COVID-19 lockdowns gave some artists new perspectives
Paintings by Eelkje VanderMuelen-Smart, of Red Deer, are showing at the Marjorie Wood Gallery in the Kerry Wood Nature Centre. (Contributed image).

Nature provided solace for many Albertans during the pandemic.

Local artists were particularly drawn to landscapes around our province — and multiple art shows around the city are now featuring the arresting vistas that were observed during COVID lockdowns.

Red Deer painter andrea dillingham-lacoursiere feels these unprecedented times have made her question how she’s been living. The state of the Earth has become her main concern, and revealing “the connection that is in all of us, to all things” is the aim of her artwork.
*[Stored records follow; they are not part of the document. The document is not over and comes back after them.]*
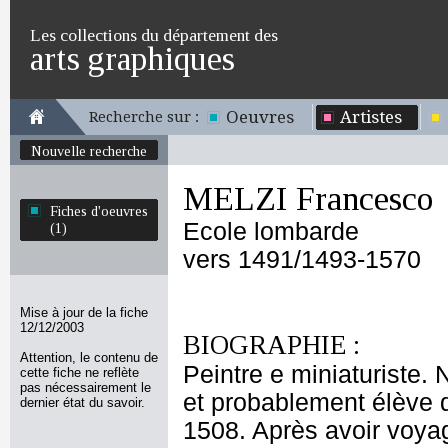
Les collections du département des
arts graphiques
Oeuvres
Artistes
Recherche sur :
Nouvelle recherche
MELZI Francesco
Fiches d'oeuvres
Ecole lombarde
(1)
vers 1491/1493-1570
Mise à jour de la fiche
12/12/2003
BIOGRAPHIE :
Attention, le contenu de
Peintre e miniaturiste.
cette fiche ne reflète
pas nécessairement le
et probablement élève 
dernier état du savoir.
1508. Après avoir voya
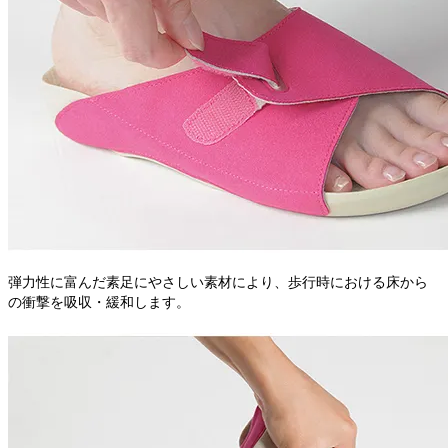
弾力性に富んだ素足にやさしい素材により、歩行時における床から
の衝撃を吸収・緩和します。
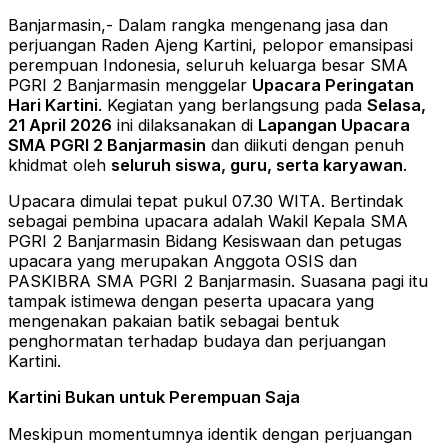
Banjarmasin,- Dalam rangka mengenang jasa dan
perjuangan Raden Ajeng Kartini, pelopor emansipasi
perempuan Indonesia, seluruh keluarga besar SMA
PGRI 2 Banjarmasin menggelar
Upacara Peringatan
Hari Kartini
. Kegiatan yang berlangsung pada
Selasa,
21 April 2026
ini dilaksanakan di
Lapangan Upacara
SMA PGRI 2 Banjarmasin
dan diikuti dengan penuh
khidmat oleh
seluruh siswa, guru, serta karyawan
.
Upacara dimulai tepat pukul 07.30 WITA. Bertindak
sebagai pembina upacara adalah Wakil Kepala SMA
PGRI 2 Banjarmasin Bidang Kesiswaan dan petugas
upacara yang merupakan Anggota OSIS dan
PASKIBRA SMA PGRI 2 Banjarmasin. Suasana pagi itu
tampak istimewa dengan peserta upacara yang
mengenakan pakaian batik sebagai bentuk
penghormatan terhadap budaya dan perjuangan
Kartini.
Kartini Bukan untuk Perempuan Saja
Meskipun momentumnya identik dengan perjuangan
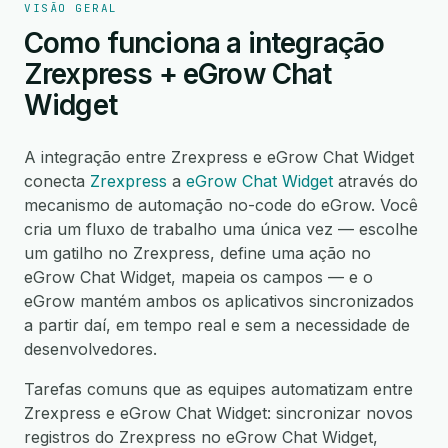
VISÃO GERAL
Como funciona a integração
Zrexpress + eGrow Chat
Widget
A integração entre Zrexpress e eGrow Chat Widget
conecta
Zrexpress
a
eGrow Chat Widget
através do
mecanismo de automação no-code do eGrow. Você
cria um fluxo de trabalho uma única vez — escolhe
um gatilho no Zrexpress, define uma ação no
eGrow Chat Widget, mapeia os campos — e o
eGrow mantém ambos os aplicativos sincronizados
a partir daí, em tempo real e sem a necessidade de
desenvolvedores.
Tarefas comuns que as equipes automatizam entre
Zrexpress e eGrow Chat Widget: sincronizar novos
registros do Zrexpress no eGrow Chat Widget,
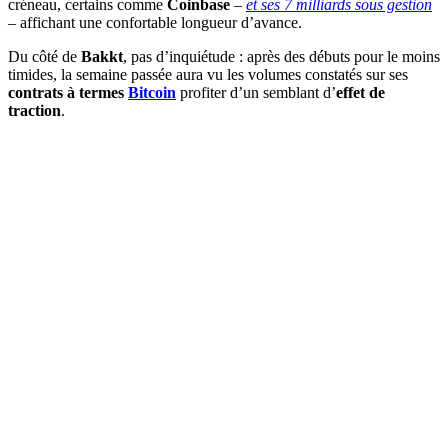
créneau, certains comme
Coinbase
–
et ses 7 milliards sous gestion
–
affichant une confortable longueur d’avance.
Du côté de
Bakkt
, pas d’inquiétude : après des débuts pour le moins
timides, la semaine passée aura vu les volumes constatés sur ses
contrats à termes
Bitcoin
profiter d’un semblant d’
effet de
traction
.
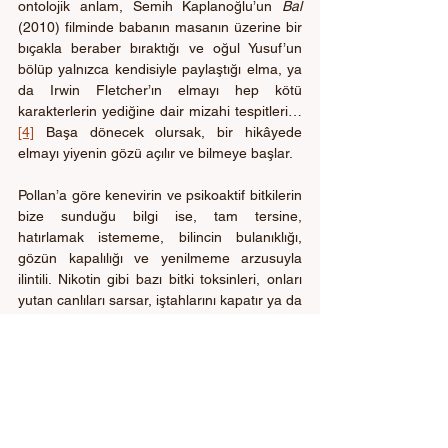
ontolojik anlam, Semih Kaplanoğlu’un 
Bal
(2010) filminde babanın masanın üzerine bir 
bıçakla beraber bıraktığı ve oğul Yusuf’un 
bölüp yalnızca kendisiyle paylaştığı elma, ya 
da Irwin Fletcher’ın elmayı hep kötü 
karakterlerin yediğine dair mizahi tespitleri… 
[4]
 Başa dönecek olursak, bir hikâyede 
elmayı yiyenin gözü açılır ve bilmeye başlar. 
Pollan’a göre kenevirin ve psikoaktif bitkilerin 
bize sunduğu bilgi ise, tam tersine, 
hatırlamak istememe, bilincin bulanıklığı, 
gözün kapalılığı ve yenilmeme arzusuyla 
ilintili. Nikotin gibi bazı bitki toksinleri, onları 
yutan canlıları sarsar, iştahlarını kapatır ya da 
sinir sistemlerini bozar. Örneğin 
yabanturbundaki ışığa duyarlaştırıcı 
maddeler, onu yiyen hayvanların güneşte 
yanmasına neden olur (Pollan, 2019, s. 97). 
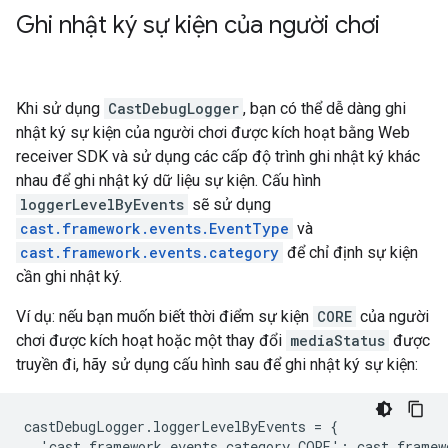
Ghi nhật ký sự kiện của người chơi
Khi sử dụng
CastDebugLogger
, bạn có thể dễ dàng ghi
nhật ký sự kiện của người chơi được kích hoạt bằng Web
receiver SDK và sử dụng các cấp độ trình ghi nhật ký khác
nhau để ghi nhật ký dữ liệu sự kiện. Cấu hình
loggerLevelByEvents
sẽ sử dụng
cast.framework.events.EventType
và
cast.framework.events.category
để chỉ định sự kiện
cần ghi nhật ký.
Ví dụ: nếu bạn muốn biết thời điểm sự kiện
CORE
của người
chơi được kích hoạt hoặc một thay đổi
mediaStatus
được
truyền đi, hãy sử dụng cấu hình sau để ghi nhật ký sự kiện:
castDebugLogger.loggerLevelByEvents = {

  'cast.framework.events.category.CORE': cast.framew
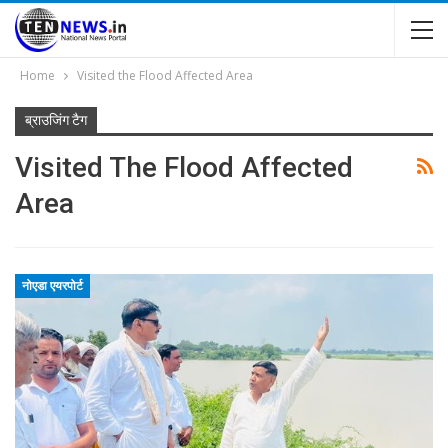
Home
Visited the Flood Affected Area
ब्राउजिंग टैग
Visited The Flood Affected
Area
नोएडा एयरपोर्ट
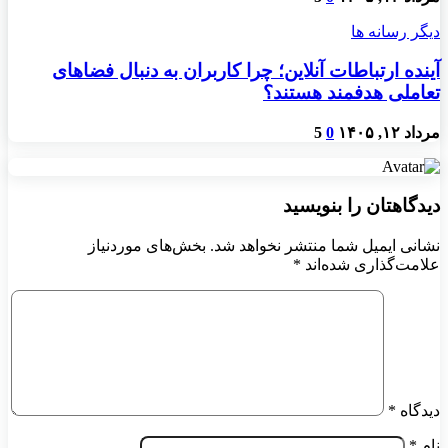
دیگر رسانه ها
آینده ارتباطات آنلاین؛ چرا کاربران به دنبال فضاهای
تعاملی هدفمند هستند؟
مرداد ۱۲, ۱۴۰۵
0
5
دیدگاهتان را بنویسید
نشانی ایمیل شما منتشر نخواهد شد.
بخش‌های موردنیاز
علامت‌گذاری شده‌اند
*
دیدگاه
*
نام
*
“The complexities of the lives we created… are constantly, loudly ringing in my ears as a reminder of the choices we made,” stated dillingham-lacoursiere, whose abstracted landscapes are showing at the Velvet Olive Lounge.

Now working completely remotely from home, she feels the last 2 1/2 years have allowed her to slow her pace, “shrink my circle and think about my footprint in ways I hadn’t had the capacity to before.”

At the Kiwanis Gallery in the Red Deer downtown public library, painter Tracie Stewart-O’Brien and Joffre-area photographer Judy Murray-Spenceley are jointly showing works that sprang out of their observations of nature and sunsets during the pandemic.

The artists feel the constantly changing views helped them gain an appreciation for the simple things in life. And they hope viewers of their exhibit, A Kaleidoscopic Mirror, will also perceive sunsets as an opportunity for reflection, introspection “and renewed hope for tomorrow.”

Their joint show, presented by the Red Deer Arts Council, continues to Nov. 27.

Red Deer artist Eelkje VanderMeulen-Smart also feels the strict COVID-19 lockdowns early in the pandemic have changed her way of thinking. “I have evolved… attaching myself to the landscape which surrounds me.”

VanderMeulen-Smart feels her strength “comes from contemplating the beauty of the earth. Painting the mountains, lakes and prairies have become my world.”

Her pandemic output is 60-some impressionistic landscape paintings made with heavy brush strokes to create texture and depth. These can be seen in the Painting the Alberta Landscapes show, on until Dec. 3 at the Marjorie Wood Gallery in the Kerry Wood Nature Centre.

Other Alberta landscapes, by Carol Lynn Gilchrist and guest artist Kristen Federchuk, of Edmonton, are showing in Wild Beauty: Portraits of Alberta, at the Riverlands Studio and Gallery, 5123-48th St.

Most art galleries in Red Deer have receptions on Friday, Nov. 4.